[Records from a dataset]
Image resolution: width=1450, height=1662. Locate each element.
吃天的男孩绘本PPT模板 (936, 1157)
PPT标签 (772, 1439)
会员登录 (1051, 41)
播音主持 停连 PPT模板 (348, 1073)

● Assignment
Print each entry above again, exactly as it was given.

● Completed task
Image resolution: width=1450, height=1662. Locate each element.
吃天的男孩绘本PPT模板 (936, 1157)
PPT标签 (772, 1439)
会员登录 (1051, 41)
播音主持 停连 PPT模板 (348, 1073)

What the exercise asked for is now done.